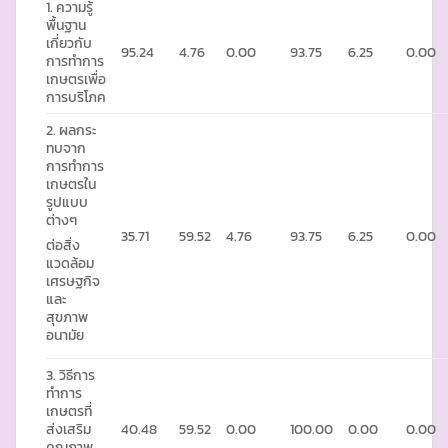
1. ความรู้
พื้นฐาน
เกี่ยวกับ
95.24
4.76
0.00
93.75
6.25
0.00
การทำการ
เกษตรเพื่อ
การบริโภค
2. ผลกระ
ทบจาก
การทำการ
เกษตรใน
รูปแบบ
ต่างๆ
35.71
59.52
4.76
93.75
6.25
0.00
ต่อสิ่ง
แวดล้อม
เศรษฐกิจ
และ
สุขภาพ
อนามัย
3. วิธีการ
ทำการ
เกษตรที่
ส่งเสริม
40.48
59.52
0.00
100.00
0.00
0.00
คุณภาพ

+++

What is being asked:
Print the records again exactly, pictures excluded.

Answer to this exercise:
1. ความรู้
พื้นฐาน
เกี่ยวกับ
95.24
4.76
0.00
93.75
6.25
0.00
การทำการ
เกษตรเพื่อ
การบริโภค
2. ผลกระ
ทบจาก
การทำการ
เกษตรใน
รูปแบบ
ต่างๆ
35.71
59.52
4.76
93.75
6.25
0.00
ต่อสิ่ง
แวดล้อม
เศรษฐกิจ
และ
สุขภาพ
อนามัย
3. วิธีการ
ทำการ
เกษตรที่
ส่งเสริม
40.48
59.52
0.00
100.00
0.00
0.00
คุณภาพ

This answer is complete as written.